Computational Intelligence and Neuroscience
|August 22, 2022
Summary
This study introduces a deep learning-based training method for freestyle skiing U-shaped venue skills, utilizing multi-target tracking and convolutional neural networks. The new method significantly improves athlete skill scores by 14.48% compared to traditional approaches.
Area of Science:
- Sports Science
- Artificial Intelligence
- Computer Vision
Background:
- Freestyle skiing U-shaped venue skills demand high athlete proficiency.
- Traditional training methods may lack scientific optimization.
- Advancements in deep learning offer opportunities for enhanced sports training.
Purpose of the Study:
- To develop a scientific training method for freestyle skiing U-shaped venue skills.
- To integrate multi-target tracking algorithms with deep learning for motion capture.
- To improve athlete skill recognition and performance through advanced technology.
Main Methods:
- Combined convolutional neural networks (CNNs) and multi-target tracking algorithms for human action recognition.
- Utilized Long Short-Term Memory (LSTM) modules for analyzing freestyle skiing skills.
- Designed and conducted multi-target tracking dataset experiments and model updating experiments.
Main Results:
- The developed deep learning-based training method demonstrated a 14.48% improvement in skill scores compared to traditional methods.

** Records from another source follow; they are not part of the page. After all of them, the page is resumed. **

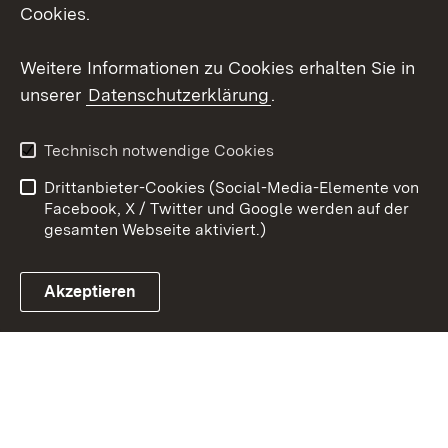
Social Wall
Cookies.
Youtube
Weitere Informationen zu Cookies erhalten Sie in
unserer
Datenschutzerklärung
.
Zum 
Kontakt
Benutzungshinweise
Technisch notwendige Cookies
Datenschutz
Barrierefreiheit
Drittanbieter-Cookies (Social-Media-Elemente von
Impressum
Cookies
Facebook, X / Twitter und Google werden auf der
gesamten Webseite aktiviert.)
Akzeptieren
Link zum Landesportal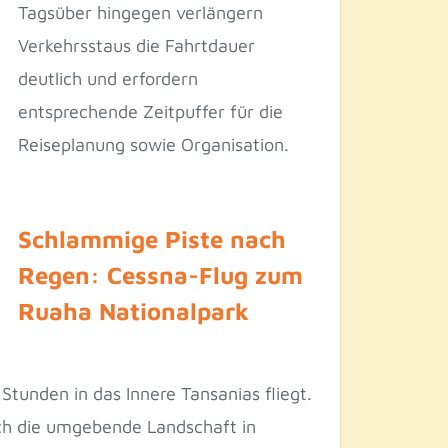
Tagsüber hingegen verlängern
Verkehrsstaus die Fahrtdauer
deutlich und erfordern
entsprechende Zeitpuffer für die
Reiseplanung sowie Organisation.
Schlammige Piste nach
Regen: Cessna-Flug zum
Ruaha Nationalpark
tunden in das Innere Tansanias fliegt.
ich die umgebende Landschaft in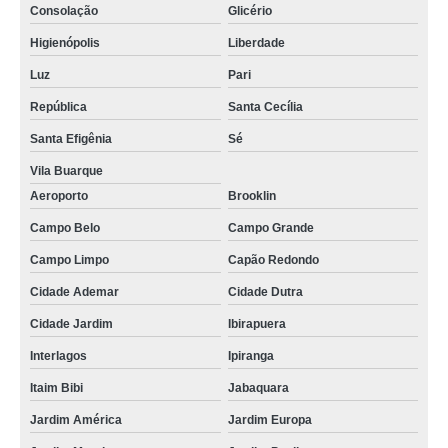
Consolação
Glicério
Higienópolis
Liberdade
Luz
Pari
República
Santa Cecília
Santa Efigênia
Sé
Vila Buarque
Aeroporto
Brooklin
Campo Belo
Campo Grande
Campo Limpo
Capão Redondo
Cidade Ademar
Cidade Dutra
Cidade Jardim
Ibirapuera
Interlagos
Ipiranga
Itaim Bibi
Jabaquara
Jardim América
Jardim Europa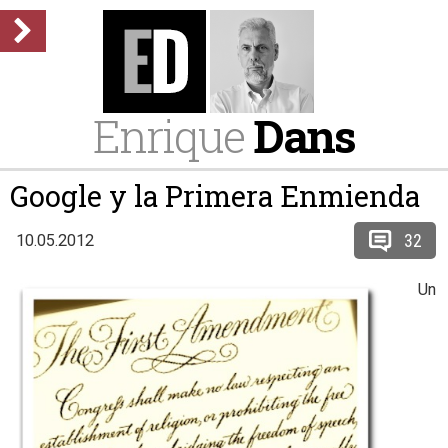
Enrique
Dans
Google y la Primera Enmienda
32
10.05.2012
Un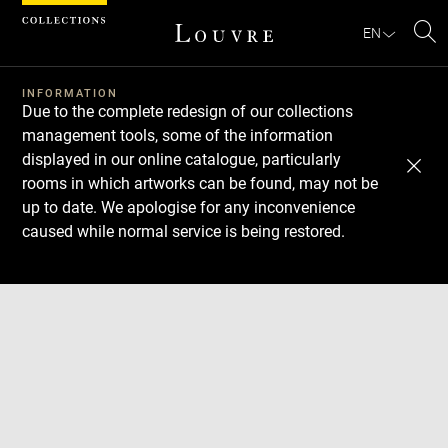
Cookies management panel
EN
Se
INFORMATION
Due to the complete redesign of our collections
management tools, some of the information
displayed in our online catalogue, particularly
rooms in which artworks can be found, may not be
up to date. We apologise for any inconvenience
caused while normal service is being restored.
Download
Next
Previous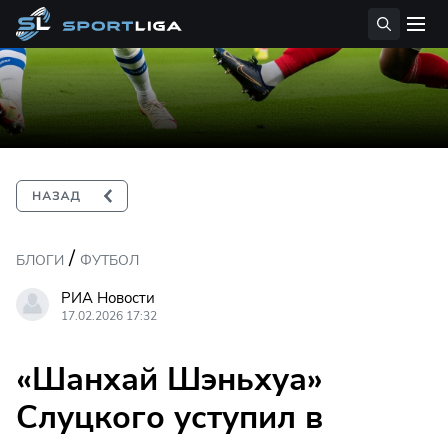
/
БЛОГИ
ФУТБОЛ
РИА Новости
17.02.2026 17:32
«Шанхай Шэньхуа»
Слуцкого уступил в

- Experimental analysis and optimization refined the training approach.
- Professional students reported high satisfaction with the new training method.
Conclusions:
- The proposed deep learning framework, incorporating multi-target tracking, is effective for freestyle skiing U-shaped venue skills training.
- This approach offers a more scientific and data-driven method for skill enhancement.
- The findings suggest a promising direction for optimizing athletic training through AI.